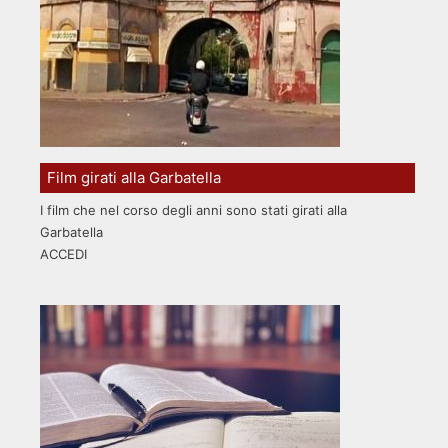
Film girati alla Garbatella
I film che nel corso degli anni sono stati girati alla
Garbatella
ACCEDI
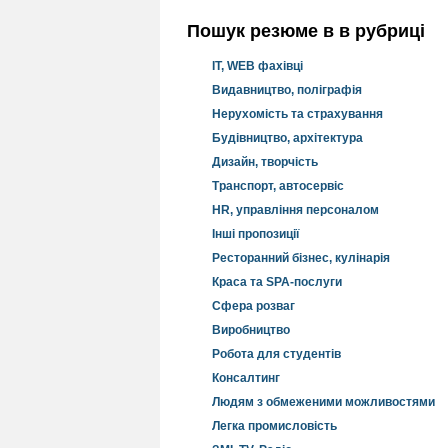
Пошук резюме в в рубриці
IT, WEB фахівці
Видавництво, поліграфія
Нерухомість та страхування
Будівництво, архітектура
Дизайн, творчість
Транспорт, автосервіс
HR, управління персоналом
Інші пропозиції
Ресторанний бізнес, кулінарія
Краса та SPA-послуги
Сфера розваг
Виробництво
Робота для студентів
Консалтинг
Людям з обмеженими можливостями
Легка промисловість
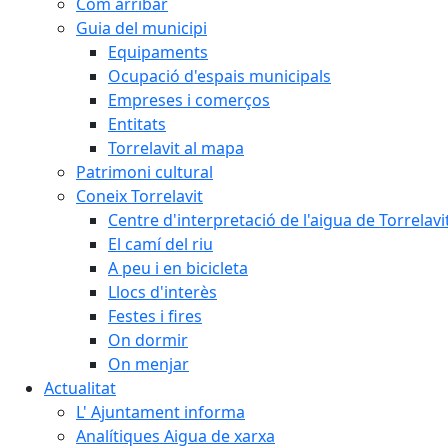
Com arribar
Guia del municipi
Equipaments
Ocupació d'espais municipals
Empreses i comerços
Entitats
Torrelavit al mapa
Patrimoni cultural
Coneix Torrelavit
Centre d'interpretació de l'aigua de Torrelavi
El camí del riu
A peu i en bicicleta
Llocs d'interès
Festes i fires
On dormir
On menjar
Actualitat
L' Ajuntament informa
Analítiques Aigua de xarxa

^^^^

### What you need to do
Retype every record above word for word, leaving out any pictures.

### Written response
Film girati alla Garbatella
I film che nel corso degli anni sono stati girati alla
Garbatella
ACCEDI
Пошук резюме в в рубриці
IT, WEB фахівці
Видавництво, поліграфія
Нерухомість та страхування
Будівництво, архітектура
Дизайн, творчість
Транспорт, автосервіс
HR, управління персоналом
Інші пропозиції
Ресторанний бізнес, кулінарія
Краса та SPA-послуги
Сфера розваг
Виробництво
Робота для студентів
Консалтинг
Людям з обмеженими можливостями
Легка промисловість
Com arribar
Guia del municipi
Equipaments
Ocupació d'espais municipals
Empreses i comerços
Entitats
Torrelavit al mapa
Patrimoni cultural
Coneix Torrelavit
Centre d'interpretació de l'aigua de Torrelavi
El camí del riu
A peu i en bicicleta
Llocs d'interès
Festes i fires
On dormir
On menjar
Actualitat
L' Ajuntament informa
Analítiques Aigua de xarxa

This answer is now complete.